На другой день, к тому времени когда мы достигли Найлса, нас осталось всего трое. За Найлсом посреди шоссе мы увидели Уотропа. Автомобиль был разбит, на полости, разостланной на земле, лежали трупы Уотропа, его сестры и матери.
Непривычный к ходьбе, я смертельно устал и уснул в ту ночь крепким сном. Утром я обнаружил, что остался один. Кэнфилд и Парсонс, мои последние спутники, умерли от чумы. Из четырехсот человек, которые искали убежища в здании химического факультета, и из сорока семи, которые вышли в поход, выжил я один, я и шотландский пони. Не знаю, почему так случилось, но факт остается фактом. Я не заразился чумой. Мой организм оказался невосприимчивым к ней. Просто-напросто мне повезло, мне, одному из миллионов, – ведь после чумы из миллиона, вернее, из нескольких миллионов, да, да, из нескольких миллионов человек в живых остался только один!
V
В течение двух дней я укрывался в красивой рощице, которой не коснулось дыхание смерти. Несмотря на подавленное состояние, я был убежден, что в любой момент настанет мой черед, – я отдохнул за это время и набрался сил.
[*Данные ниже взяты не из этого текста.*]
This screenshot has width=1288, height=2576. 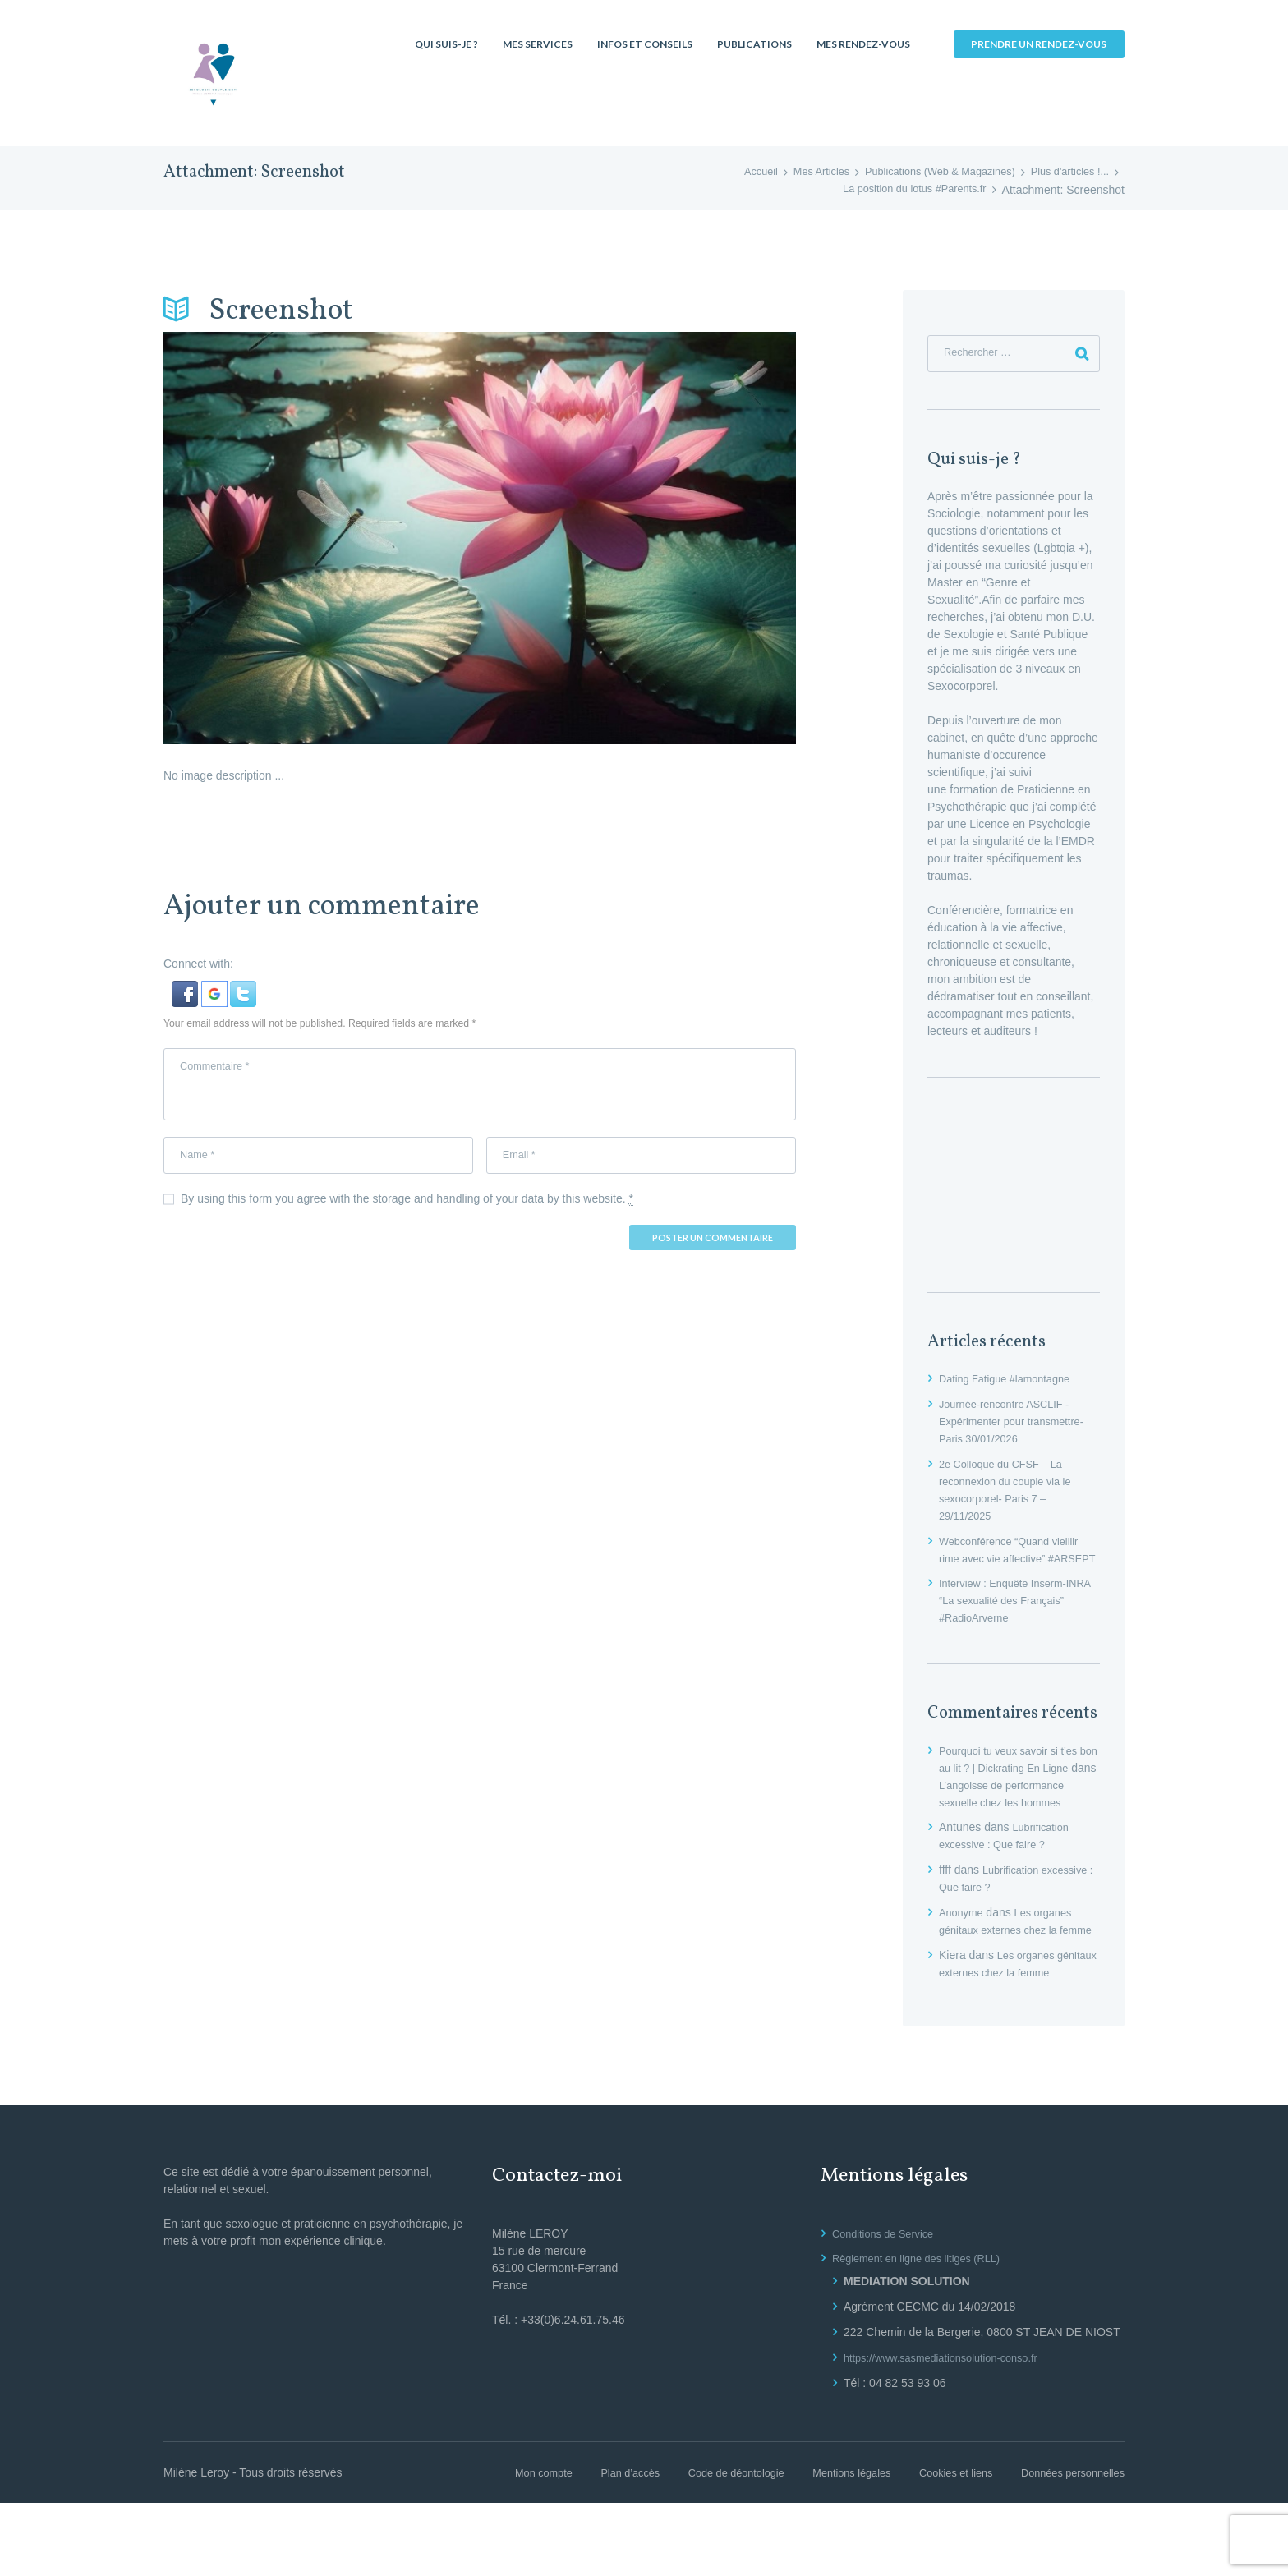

Пони тоже окреп, так что на третий день я погрузил на него небольшой запас консервов, который у меня остался, и отправился в путь. Я не встретил ни одного живого человека, ни взрослого, ни ребенка, зато мертвые попадались на каждом шагу. Пищи, к счастью, было достаточно. Земля теперь не такая, как раньше. Тогда ее расчищали от деревьев и кустарника и возделывали. Вокруг меня росло, набиралось соков и пропадало то, чем можно было бы накормить миллионы ртов. На полях и в садах я собирал овощи, фрукты, ягоды. На опустевших фермах ловил кур и доставал яйца. В кладовых нередко находил консервы.
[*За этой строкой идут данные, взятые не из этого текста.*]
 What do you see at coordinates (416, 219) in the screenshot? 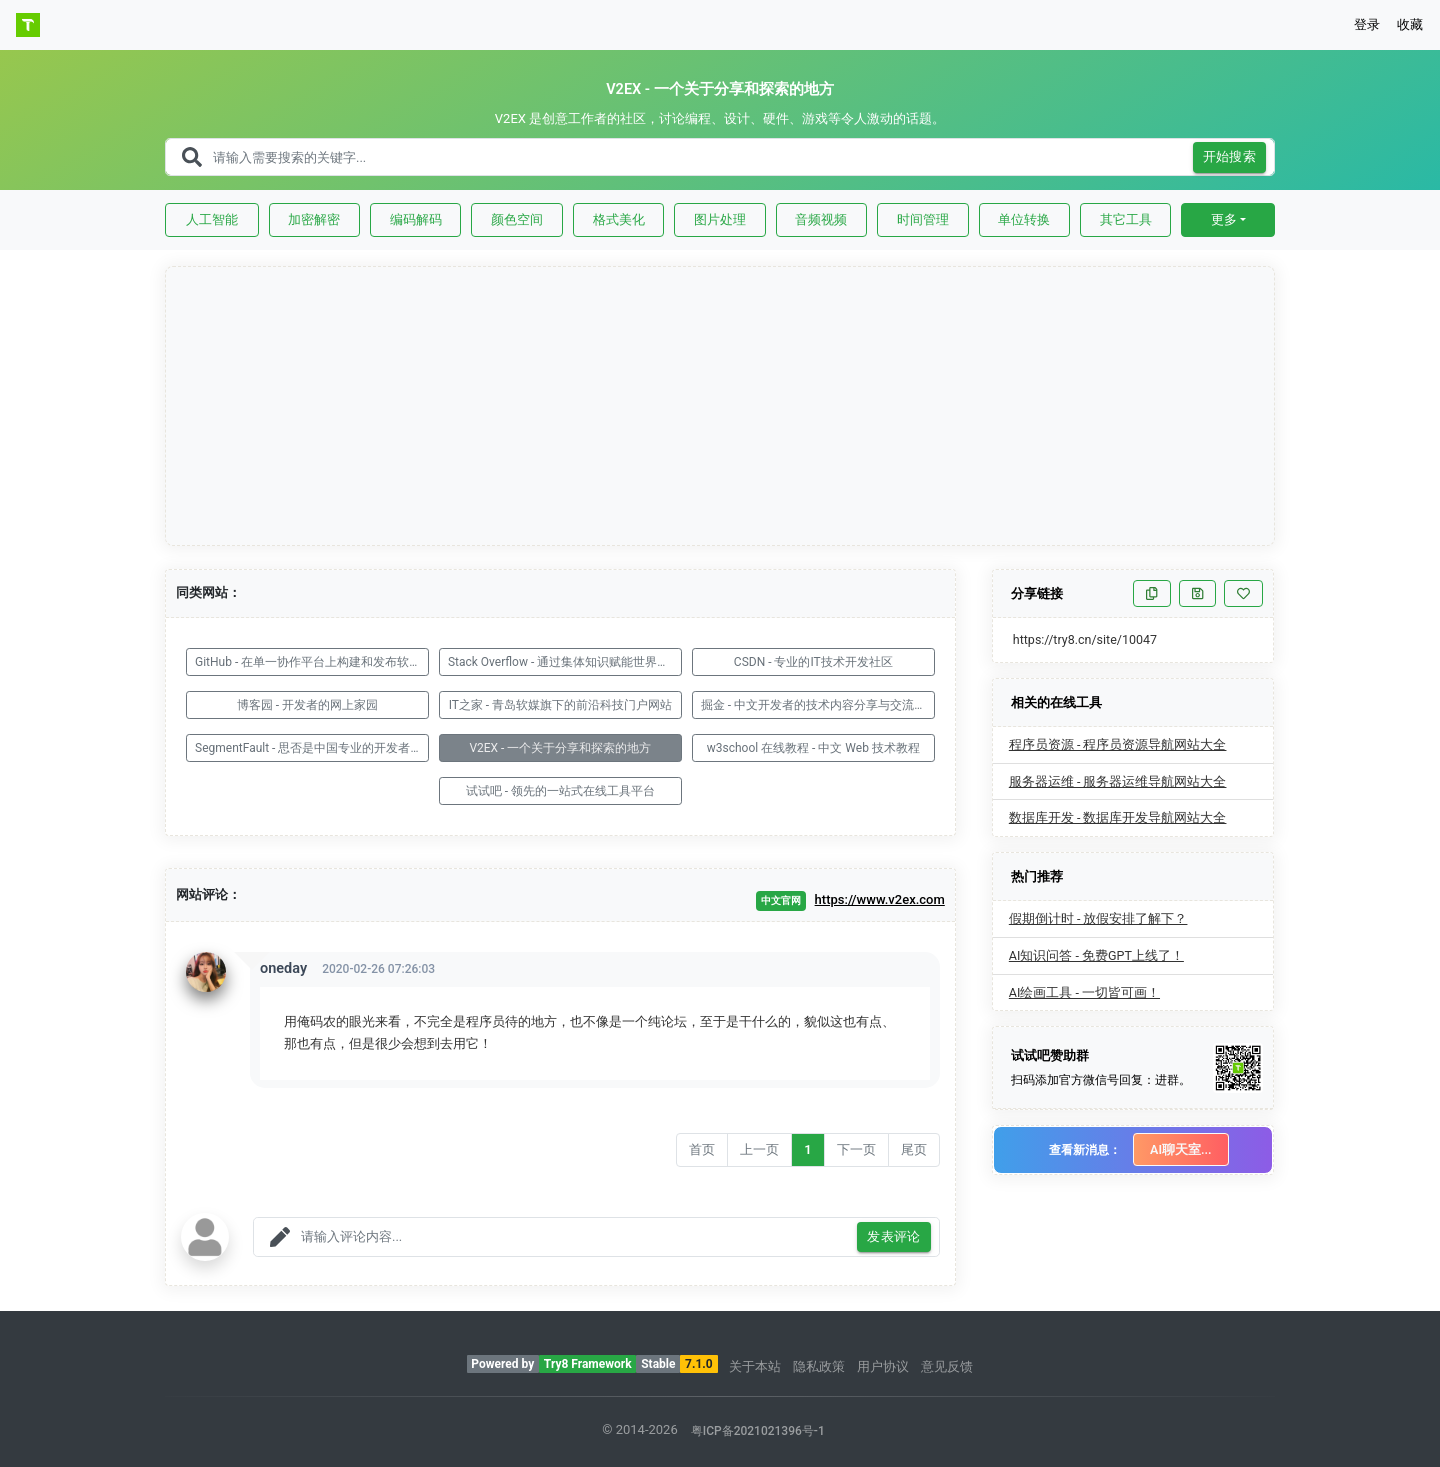 I see `编码解码` at bounding box center [416, 219].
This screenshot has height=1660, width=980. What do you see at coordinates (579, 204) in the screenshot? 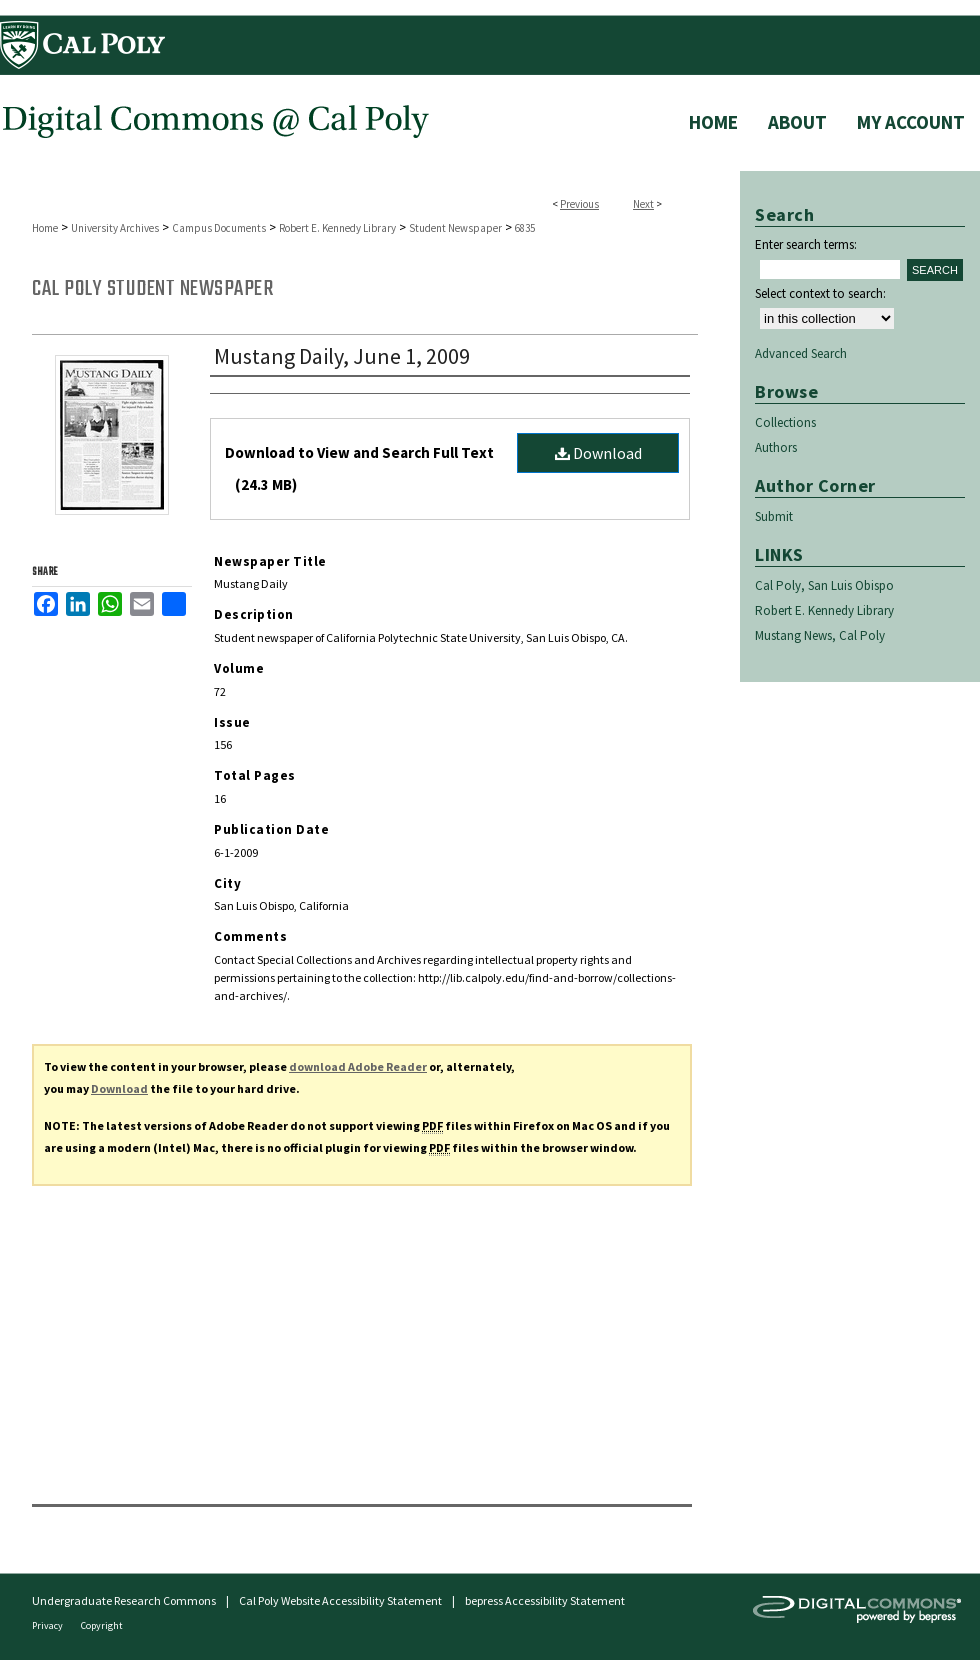 I see `Previous` at bounding box center [579, 204].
Удивительные превращения происходили с домашними животными. Они постепенно дичали и начинали охотиться друг на друга. Хуже всего пришлось курам и уткам. Свиньи одичали первыми, а за ними кошки. Собаки тоже быстро приспособились к изменившимся условиям существования, и сколько их развелось! Они пожирали трупы, по ночам выли и лаяли, а днем шмыгали по укромным местам. Я замечал, как постепенно менялись их повадки. Поначалу собаки держались по отдельности – настороженные, готовые вот-вот вцепиться друг другу в глотку. Но скоро они стали сходиться в стаи. Ведь собака всегда была общественным животным – даже до того, как ее приручил человек. Перед чумой было очень много разных пород собак: короткошерстые и с густым, теплым мехом, совсем крохотные и огромные – точно кугуары, которые без труда могли проглотить их. Так вот, маленькие и слабые собаки гибли от клыков своих собратьев. Вывелись и очень крупные, не приспособленные к дикой жизни. Различия между породами исчезли, и теперь стаями водятся лишь те собаки, которых вы видите, – похожие на волков.
– Но ведь кошки не водятся стаями? – возразил Хоу-Хоу.
– Кошка никогда не была общественным животным. Кошка гуляет сама по себе, как писал один автор в девятнадцатом веке. Кошка всегда гуляла сама по себе: и тогда, когда ее приручил человек, и потом, когда веками одомашнивал ее, и теперь, когда она снова стала диким животным.
Лошади тоже одичали, и все великолепные, выведенные человеком породы выродились в теперешних низкорослых мустангов. Одичали коровы, голуби, куры. Куры водятся и сейчас, но совсем не те, какие были прежде.
…Я, кажется, отвлекся?.. Я брел словно по пустыне. Шло время, и я начал тосковать по людям. Но мне никто не попадался на пути, и я чувствовал себя все более и более одиноким. Я пересек долину Ливермор и горную цепь, которая отделяет ее от другой, очень большой долины Сан-Хоакин. Вы не бывали там, но это очень большая долина, где водятся дикие лошади. Они ходят огромными, тысячными табунами. Я сам видел их, когда побывал там еще раз тридцать лет спустя. Вот вы считаете, что здесь, на побережье, много лошадей, но это ничто по сравнению с Сан-Хоакином. И еще одна любопытная вещь: одичавшие коровы перебрались на горные склоны. Там им, вероятно, было легче защищаться от врагов.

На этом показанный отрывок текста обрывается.